Doğa ve gelişen teknolojiler

Doğan Barış ABBASOĞLU Haberleri —

  • İnsanlar doğayı gözlemleyerek elde ettikleri tecrübelerle birçok teknolojiyi geliştirdi. Teknolojinin bugün geldiği düzeyde dahi halen doğa, bilim insanları için büyük bir ilham kaynağı.

Kutup ayıları ve uzay mekikleri

 Kutup ayıları doğadaki en şaşırtıcı canlılardan biridir. Ayakları üstüne kalktığında 3 metreye yakın boyu olan ve 600 kilo ağırlığa kadar ulaşabilen kutup ayıları eksi kırk derece soğukta haftalarca hayatta kalabilecek kadar dayanabilecek kadar dayanıklıdır.

Kutup ayılarının kürkleri beyaz gibi görünse de aslında transparan görünümlüdür. Bu katmanın altındaki deri koyu siyah rengindedir. Postlarının bu yapısı kutup ayılarının hem güneşten gelen enerjiyi maksimum oranda almalarını, hem de zararlı ultraviyole ışınlarına karşı korunmalarını sağlamakta.

Aynı şekilde zaman zaman 50 kilometre kadar yüzen bu kara canlılarının ısı izolasyonu da son derece etkileyicidir.

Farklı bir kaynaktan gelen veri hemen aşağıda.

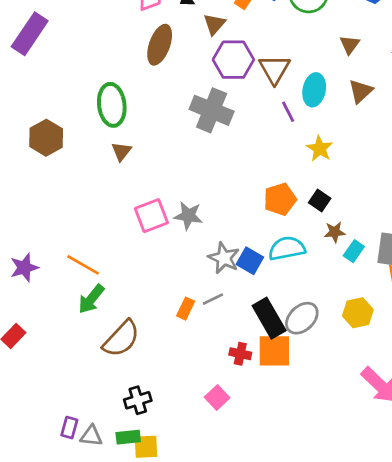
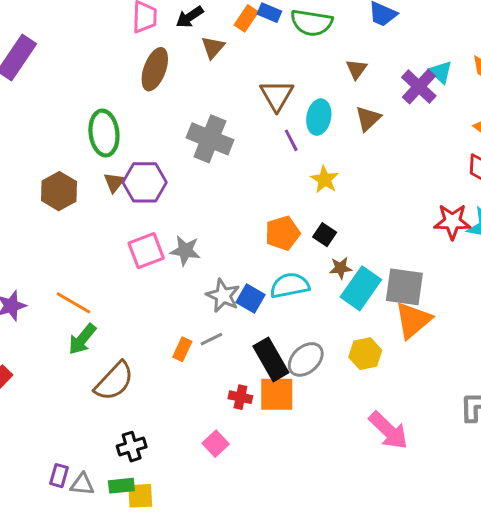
purple hexagon: (233, 60) -> (145, 182), moved
brown hexagon: (46, 138) -> (59, 191), moved
cyan rectangle: (354, 251) -> (361, 288), size x1.8

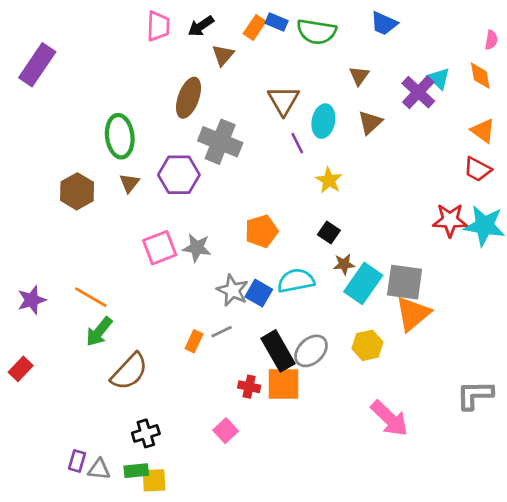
brown ellipse: (155, 69) -> (189, 98), moved
purple hexagon: (145, 182) -> (179, 175), moved
orange pentagon: (283, 233) -> (261, 231), moved

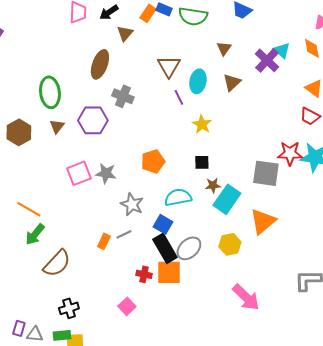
gray cross: (220, 142) -> (123, 96), size x0.7
black square: (329, 233) -> (202, 162), turned -35
gray square: (405, 282) -> (266, 173), moved
blue square: (259, 293) -> (163, 224), moved

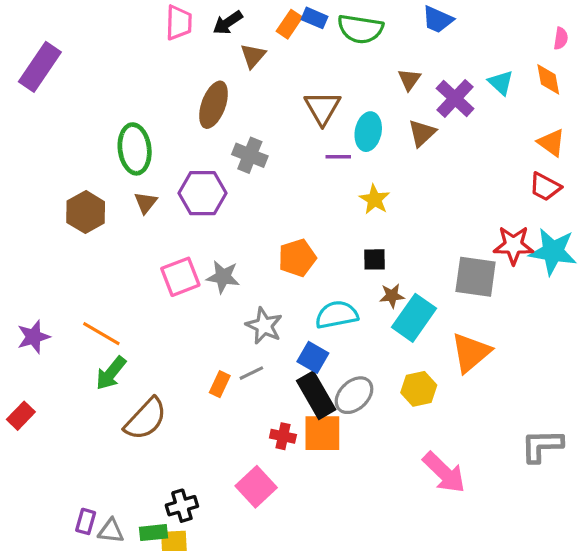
purple cross: (267, 60) -> (455, 98), moved
purple line: (179, 97) -> (338, 157), turned -63
pink square: (127, 306) -> (256, 487), size x1.4
black cross: (69, 308) -> (182, 506), moved

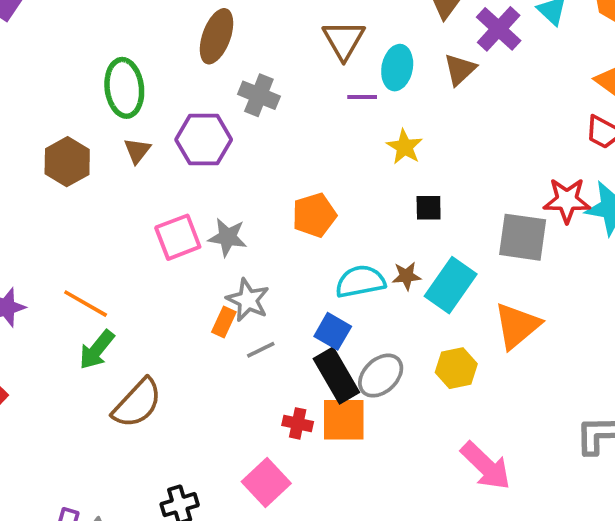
black square: (375, 259) -> (429, 208), moved
brown star: (392, 296) -> (406, 276), moved
gray star: (264, 326) -> (248, 300), moved
orange rectangle: (220, 384) -> (224, 322), moved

Kutup ayılarının derilerinin yapısı vücutlarının ısılarının dışarıdaki ısıdan neredeyse hiç etkilenmemesini sağlar.

Eskimolar, kutup ayılarının postunun bu özelliğini binlerce yıldır biliyor. Bu nedenle kutup ayısı postu, Inuit topluluklarında kayıklardan, giysilere kadar birçok alanda kullanılıyor.

Çin Bilim ve Teknoloji Enstitüsünden bir grup bilim insanı, kutup ayılarından esinlenerek, uzay araçlarının ısı izolasyonu için yeni bir aerojel geliştirmeyi hedefledi.

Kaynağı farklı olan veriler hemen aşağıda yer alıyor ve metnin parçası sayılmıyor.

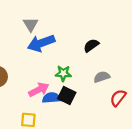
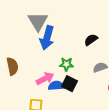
gray triangle: (31, 24) -> (38, 21), size x1.5
blue arrow: (41, 43) -> (47, 38), turned -55

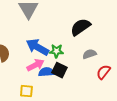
blue arrow: (47, 38) -> (37, 47), moved, turned 105
black semicircle: (91, 40) -> (80, 27), size x1.5

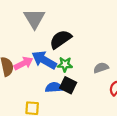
black semicircle: (80, 27) -> (61, 39), moved
pink arrow: (35, 65) -> (23, 63), moved

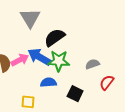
green star: (65, 64) -> (59, 61), size x1.5
black square: (68, 85) -> (75, 94), moved

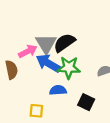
gray triangle: (30, 18) -> (46, 44), moved
pink arrow: (20, 60) -> (28, 51), moved

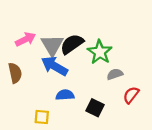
pink arrow: (28, 51) -> (26, 39), moved
green star: (69, 68) -> (100, 52), moved, turned 30

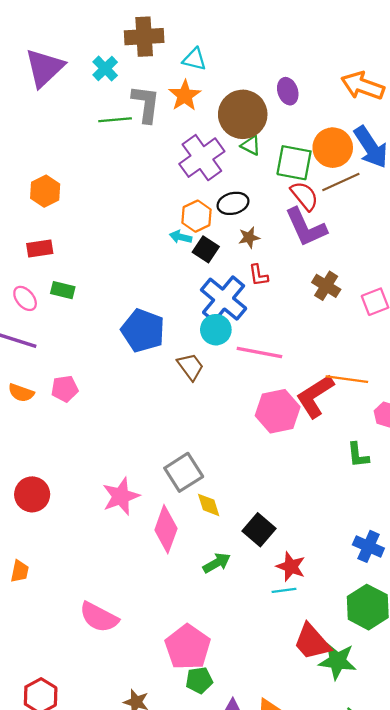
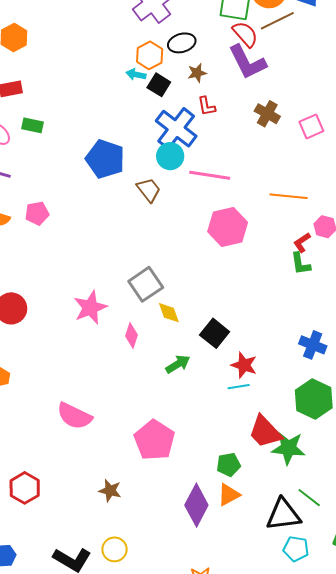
red L-shape: (315, 396) -> (302, 242), moved, size x0.5
pink diamond: (166, 529) -> (132, 336), size x0.6
green pentagon: (199, 680) -> (228, 465), moved

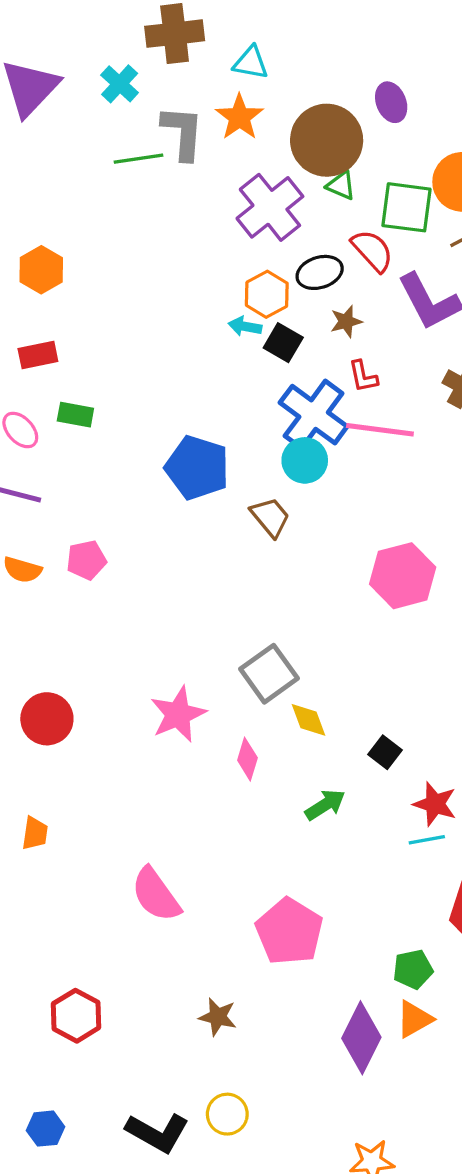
red semicircle: (245, 34) -> (372, 251), moved
pink line: (210, 175) -> (380, 430), moved
black square: (215, 333) -> (385, 752), size x0.7
pink semicircle: (74, 416) -> (156, 895), turned 30

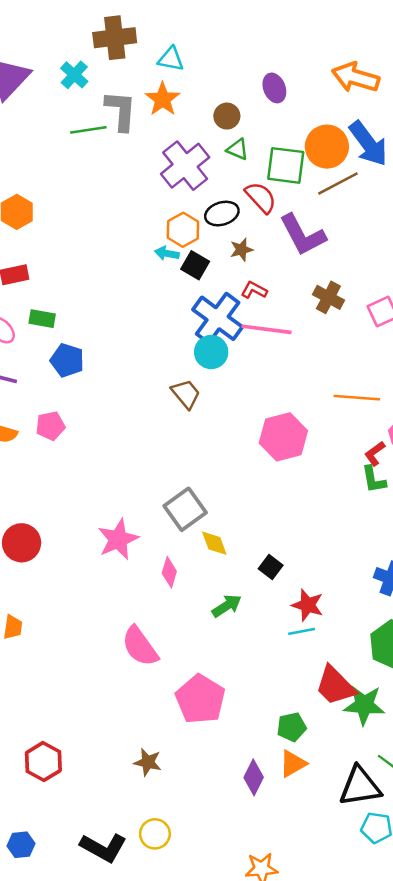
brown circle: (327, 140) -> (227, 116), size x0.5
red L-shape: (363, 376) -> (254, 290), turned 130
blue pentagon: (197, 468) -> (67, 360), moved, size x0.7
pink semicircle: (156, 895) -> (140, 646), moved
purple diamond: (361, 1038) -> (254, 777), size x0.7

Uzay mekikleri gerek atmosferden çıkarken gerekse de atmosfere geri girdikleri sırada yüzeylerinde olağanüstü yüksek ısılara maruz kalıyor. Uzay mekiklerinin en önemli özelliği tüm çevresini kapsayan insulasyon malzemesi.

Çinli bilim insanı Shu-Hong Yu başkanlığındaki bir ekip, kutup ayılarının postlarındaki tüylerin yapısını inceleyerek yeni ve çok daha etkili bir insulasyon malzemesi geliştirdi.

Kutup ayılarından esinlenen yeni aerojel, halihazırda kullanılanlardan çok daha hafif, daha yüksek insulasyon sağlıyor ve su da geçirmiyor.

Bu keşfin tek uygulaması uzay mekikleri değil. Bilim insanları uzayda bir gezegende kurulacak kolonilerde yaşayan insanların kutup ayılarından esinlenen bu insulasyon malzemesiyle soğuktan, zararlı ultraviyole ışınlardan korunabileceğini düşünüyor.

 

*****

Sivrisinekler ve tıbbı gelişmeler

Dünya Sağlık Örgütüne göre insanlara her sene 16 milyar doz enjeksiyon yapılıyor. Kimi insanlarda çok ciddi korkulara neden olan iğneli enjeksiyonların ağrısız yapılması için bilim insanları çalışmalar yürütüyor. Bu konuda en çok ilham veren varlık ise ağrısız bir şekilde insanların kanını emen sivrisinekler.

Sivrisinekler evrim ağacının en güçlü canlılarından biri. Günümüzdeki sivrisineklerin ataları, hemen hemen aynı şekilde 250 milyon yıldır vardı.

Sivrisineklerin ağrısız bir şekilde derinin üst tabakasına en yakın damarlara ulaşmasının en önemli nedeni ağızlarının şekilleri.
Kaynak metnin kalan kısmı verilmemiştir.